After the feedback has been logged, you can read the project's aggregate feedback stats. It may take a few moments for the stats to update asynchronously.

In [14]:
# The project's feedback_stats are updated asynchronously.
client.read_project(project_name=project_name).feedback_stats

#### Example C: Using LangChain Evaluators

LangChain provides a number of pre-built, reference-free evaluators that you can use out-of-the-box. These can be easily integrated into a feedback pipeline. For more details on the available types, check out the [LangChain evaluation documentation](https://python.langchain.com/docs/guides/productionization/evaluation).

Below, we will demonstrate this by wrapping a `criteria` evaluator in a custom `RunEvaluator`. The criterion we'll use is "completeness".

In [15]:
from typing import Optional # Import typing hints.
from langchain import evaluation, callbacks # Import LangChain evaluation components.
from langsmith import evaluation as ls_evaluation # Import LangSmith evaluation components.

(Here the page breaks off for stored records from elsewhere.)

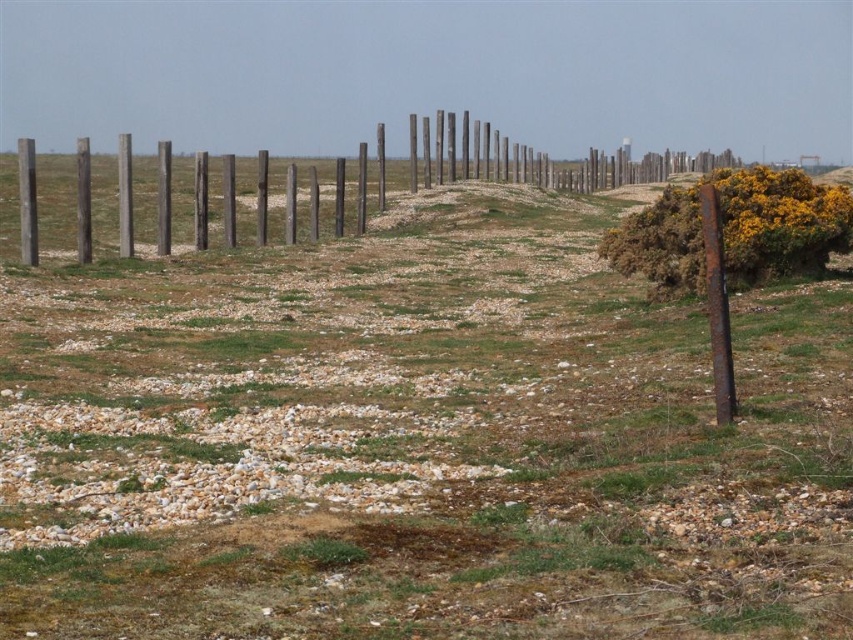 Between weathered wood fence at center and rusty metal post at right, which one appears on the left side from the viewer's perspective?

From the viewer's perspective, weathered wood fence at center appears more on the left side.

Is weathered wood fence at center thinner than rusty metal post at right?

No.

Identify the location of weathered wood fence at center. (x=538, y=161). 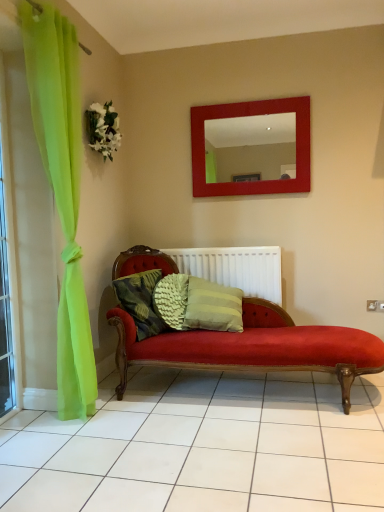 Identify the location of free location above red glossy mirror at upper center (from a real-world perspective). (253, 95). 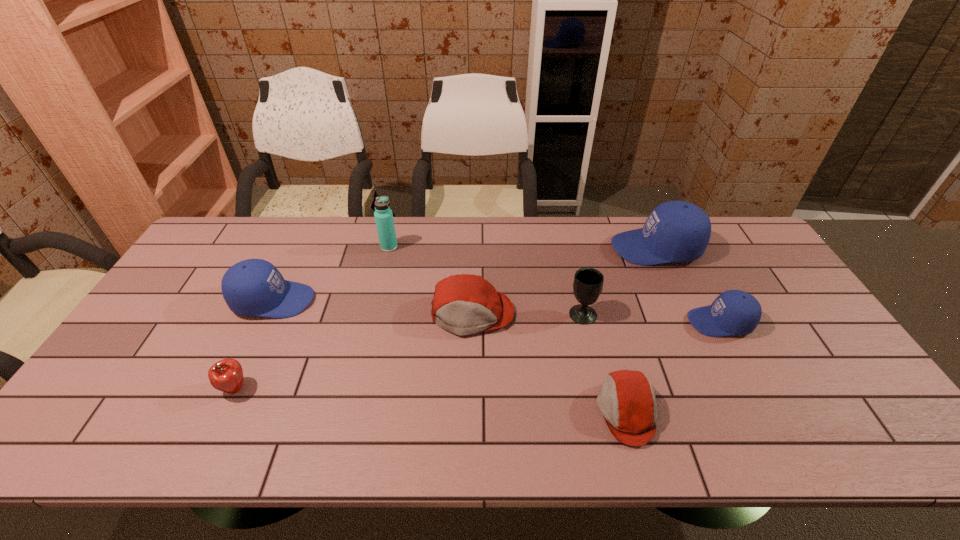 You are a GUI agent. You are given a task and a screenshot of the screen. Output one action in this format:
    pyautogui.click(x=<x>, y=<y>)
    Task: Click on the free point at the far edge
    Image resolution: width=960 pixels, height=540 pixels.
    Given the screenshot: What is the action you would take?
    pyautogui.click(x=355, y=238)

I want to click on vacant space at the near edge of the desktop, so click(408, 453).

Image resolution: width=960 pixels, height=540 pixels. Find the location of `free location at the left edge`. free location at the left edge is located at coordinates (105, 388).

In the image, there is a desktop. What are the coordinates of `vacant space at the right edge` in the screenshot? It's located at (778, 300).

The height and width of the screenshot is (540, 960). Find the location of `vacant area at the far left corner of the desktop`. vacant area at the far left corner of the desktop is located at coordinates (210, 252).

In order to click on free location at the far right corner of the desktop in this screenshot , I will do `click(756, 247)`.

I want to click on vacant region between the fourth object from left to right and the chalice, so click(x=527, y=314).

You are a GUI agent. You are given a task and a screenshot of the screen. Output one action in this format:
    pyautogui.click(x=<x>, y=<y>)
    Task: Click on the blank region between the farthest blue cap and the left red cap
    
    Given the screenshot: What is the action you would take?
    pyautogui.click(x=564, y=281)

This screenshot has width=960, height=540. Identify the location of free spot between the chalice and the fourth object from left to right. (527, 314).

This screenshot has width=960, height=540. I want to click on empty space that is in between the farthest blue cap and the third object from left to right, so click(x=522, y=247).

# Define our custom evaluator class, inheriting from the base RunEvaluator.
class CompletenessEvaluator(ls_evaluation.RunEvaluator):
    def __init__(self):
        # Define the criterion for the evaluator.
        criteria_description = (
            "Does the answer provide sufficient and complete information"
            "to fully address all aspects of the question (Y)?"
            " Or does it lack important details (N)?"
        )
        # Load the built-in 'criteria' evaluator with our custom criterion.
        self.evaluator = evaluation.load_evaluator(
            "criteria", criteria={"completeness": criteria_description}
        )

    # This is the core method that will be called for each run.
    def evaluate_run(
        self, run: Run, example: Optional[Example] = None
    ) -> ls_evaluation.EvaluationResult:
        # Safety check for required fields.
        if (
            not run.inputs
            or not run.inputs.get("input")
            or not run.outputs
            or not run.outputs.get("output")
        ):
            return ls_evaluation.EvaluationResult(key="completeness", score=None)
        question = run.inputs["input"]
        prediction = run.outputs["output"]
        # Use collect_runs to capture the trace of the evaluator itself.
        with callbacks.collect_runs() as cb:
            result = self.evaluator.evaluate_strings(
                input=question, prediction=prediction
            )
            run_id = cb.traced_runs[0].id
        # Return the result, linking the feedback to the evaluator's trace.
        return ls_evaluation.EvaluationResult(
            key="completeness", evaluator_info={"__run": {"run_id": run_id}}, **result
        )

By using `collect_runs` and passing the resulting run ID to the `evaluator_info` dictionary, we create a direct link in the LangSmith UI from the feedback score on the original run to the trace of the evaluator that produced that score. This is extremely useful for auditing and debugging your feedback logic.

In [16]:
evaluator = CompletenessEvaluator() # Instantiate our completeness evaluator.

# You could run this in a simple for loop:
# for run in runs:
#     client.evaluate_run(run, evaluator)

# Or, run it concurrently for better performance.
# The `client.evaluate_run` method handles both scoring and logging the feedback.
wrapped_function = RunnableLambda(lambda run: client.evaluate_run(run, evaluator))
_ = wrapped_function.batch(runs, {"max_concurrency": 10}, return_exceptions=True)

Check out your project in LangSmith again to see the new "completeness" feedback scores appear on your runs.

## Conclusion

Congratulations! You've successfully set up an algorithmic feedback pipeline to programmatically add quality scores to your traced runs. This is a powerful technique for enhancing your monitoring capabilities, helping you curate high-quality datasets for fine-tuning, and gaining deeper insights into your application's usage in production.